- _ASSIGNED TASK_
An exact, picture-free copy of the listing is required.

[Start of section]

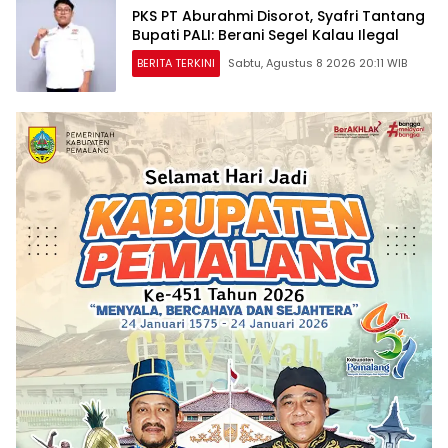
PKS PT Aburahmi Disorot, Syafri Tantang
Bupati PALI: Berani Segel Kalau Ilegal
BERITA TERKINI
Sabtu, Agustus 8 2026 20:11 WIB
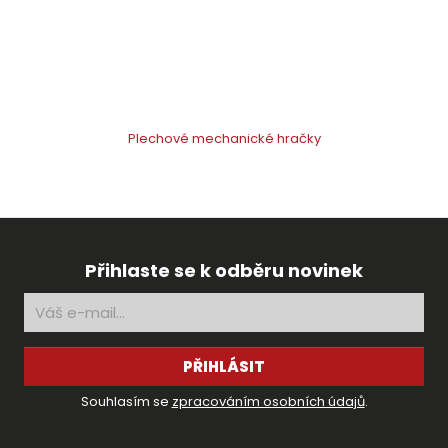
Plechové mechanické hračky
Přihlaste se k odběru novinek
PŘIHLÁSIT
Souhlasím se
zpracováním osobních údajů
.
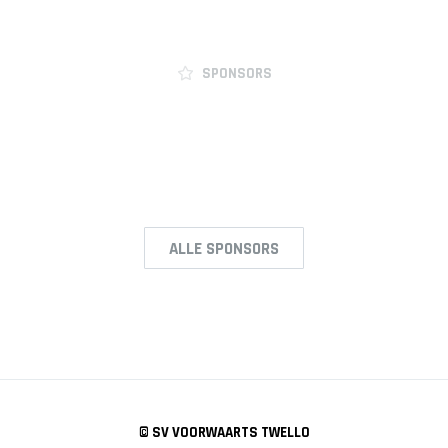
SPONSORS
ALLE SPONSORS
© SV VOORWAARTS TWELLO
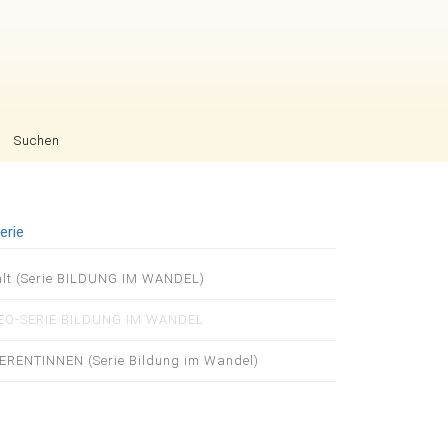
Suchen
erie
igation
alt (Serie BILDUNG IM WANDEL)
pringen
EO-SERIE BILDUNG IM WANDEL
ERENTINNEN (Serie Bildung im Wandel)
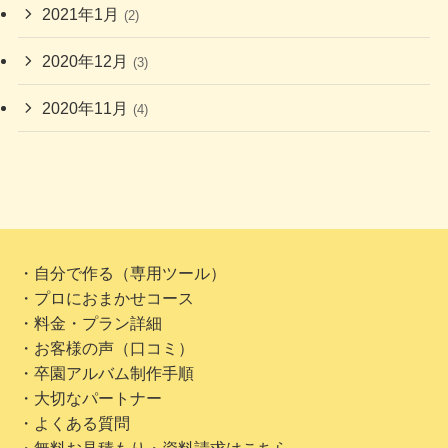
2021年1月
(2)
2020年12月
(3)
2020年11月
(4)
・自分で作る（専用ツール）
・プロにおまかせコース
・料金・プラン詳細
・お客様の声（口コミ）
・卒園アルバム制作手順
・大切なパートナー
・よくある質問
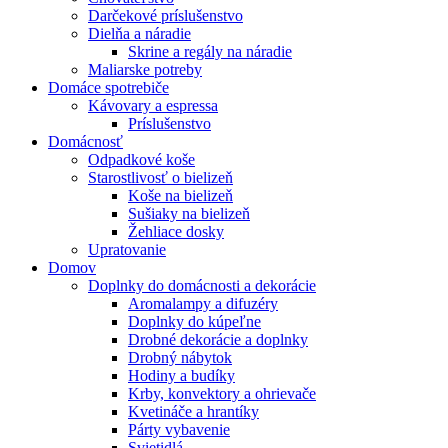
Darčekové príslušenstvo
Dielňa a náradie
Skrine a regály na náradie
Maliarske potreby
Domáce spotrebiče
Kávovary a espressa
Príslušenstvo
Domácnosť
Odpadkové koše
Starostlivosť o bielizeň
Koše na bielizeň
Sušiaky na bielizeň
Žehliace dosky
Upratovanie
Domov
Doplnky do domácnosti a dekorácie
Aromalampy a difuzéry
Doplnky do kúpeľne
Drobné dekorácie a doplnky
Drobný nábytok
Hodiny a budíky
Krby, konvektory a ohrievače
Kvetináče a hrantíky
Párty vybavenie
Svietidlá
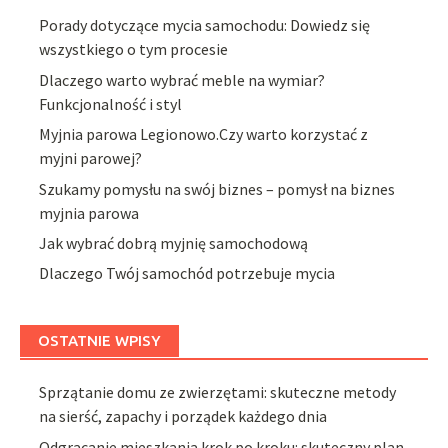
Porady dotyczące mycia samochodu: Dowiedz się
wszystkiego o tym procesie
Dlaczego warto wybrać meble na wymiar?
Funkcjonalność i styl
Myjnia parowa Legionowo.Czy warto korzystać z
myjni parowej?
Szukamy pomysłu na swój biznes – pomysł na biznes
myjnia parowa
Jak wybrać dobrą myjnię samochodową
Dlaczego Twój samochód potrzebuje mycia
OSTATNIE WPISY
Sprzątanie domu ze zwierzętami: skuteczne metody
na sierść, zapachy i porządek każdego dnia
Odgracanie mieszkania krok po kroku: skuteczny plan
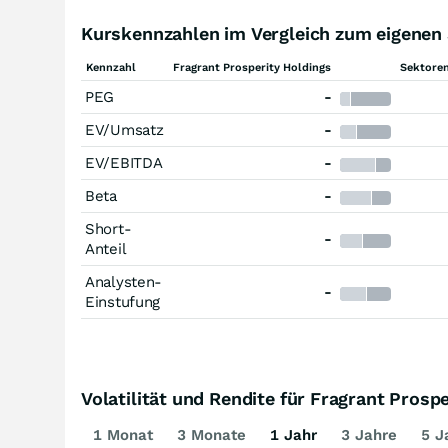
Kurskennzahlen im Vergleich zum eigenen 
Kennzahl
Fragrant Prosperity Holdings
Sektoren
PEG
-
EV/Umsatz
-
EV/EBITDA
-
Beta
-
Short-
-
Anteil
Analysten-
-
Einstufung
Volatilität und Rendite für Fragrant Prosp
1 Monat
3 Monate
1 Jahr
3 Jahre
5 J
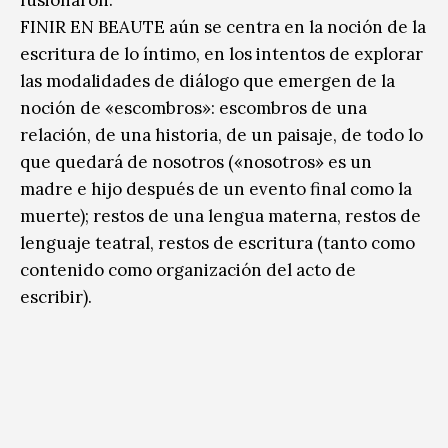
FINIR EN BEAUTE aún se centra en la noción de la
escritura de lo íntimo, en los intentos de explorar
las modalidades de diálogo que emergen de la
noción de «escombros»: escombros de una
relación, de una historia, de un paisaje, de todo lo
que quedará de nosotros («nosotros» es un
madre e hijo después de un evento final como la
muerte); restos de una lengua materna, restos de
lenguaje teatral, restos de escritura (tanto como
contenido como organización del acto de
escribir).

[End of section]

- _RESPONSE BOX_
PKS PT Aburahmi Disorot, Syafri Tantang
Bupati PALI: Berani Segel Kalau Ilegal
BERITA TERKINI
Sabtu, Agustus 8 2026 20:11 WIB
Plechové mechanické hračky
Přihlaste se k odběru novinek
PŘIHLÁSIT
Souhlasím se
zpracováním osobních údajů
.
SPONSORS
ALLE SPONSORS
© SV VOORWAARTS TWELLO
Suchen
erie
igation
alt (Serie BILDUNG IM WANDEL)
pringen
EO-SERIE BILDUNG IM WANDEL
ERENTINNEN (Serie Bildung im Wandel)
2021年1月
(2)
2020年12月
(3)
2020年11月
(4)
・自分で作る（専用ツール）
・プロにおまかせコース
・料金・プラン詳細
・お客様の声（口コミ）
・卒園アルバム制作手順
・大切なパートナー
・よくある質問
Darčekové príslušenstvo
Dielňa a náradie
Skrine a regály na náradie
Maliarske potreby
Domáce spotrebiče
Kávovary a espressa
Príslušenstvo
Domácnosť
Odpadkové koše
Starostlivosť o bielizeň
Koše na bielizeň
Sušiaky na bielizeň
Žehliace dosky
Upratovanie
Domov
Doplnky do domácnosti a dekorácie
Aromalampy a difuzéry
Doplnky do kúpeľne
Drobné dekorácie a doplnky
Drobný nábytok
Hodiny a budíky
Krby, konvektory a ohrievače
Kvetináče a hrantíky
Párty vybavenie
Svietidlá
Porady dotyczące mycia samochodu: Dowiedz się
wszystkiego o tym procesie
Dlaczego warto wybrać meble na wymiar?
Funkcjonalność i styl
Myjnia parowa Legionowo.Czy warto korzystać z
myjni parowej?
Szukamy pomysłu na swój biznes – pomysł na biznes
myjnia parowa
Jak wybrać dobrą myjnię samochodową
Dlaczego Twój samochód potrzebuje mycia
OSTATNIE WPISY
Sprzątanie domu ze zwierzętami: skuteczne metody
na sierść, zapachy i porządek każdego dnia
Odgracanie mieszkania krok po kroku: skuteczny plan
Kurskennzahlen im Vergleich zum eigenen 
Kennzahl
Fragrant Prosperity Holdings
Sektoren
PEG
-
EV/Umsatz
-
EV/EBITDA
-
Beta
-
Short-
-
Anteil
Analysten-
-
Einstufung
Volatilität und Rendite für Fragrant Prosp
1 Monat
3 Monate
1 Jahr
3 Jahre
5 J
FINIR EN BEAUTE aún se centra en la noción de la
escritura de lo íntimo, en los intentos de explorar
las modalidades de diálogo que emergen de la
noción de «escombros»: escombros de una
relación, de una historia, de un paisaje, de todo lo
que quedará de nosotros («nosotros» es un
madre e hijo después de un evento final como la
muerte); restos de una lengua materna, restos de
lenguaje teatral, restos de escritura (tanto como
contenido como organización del acto de
escribir).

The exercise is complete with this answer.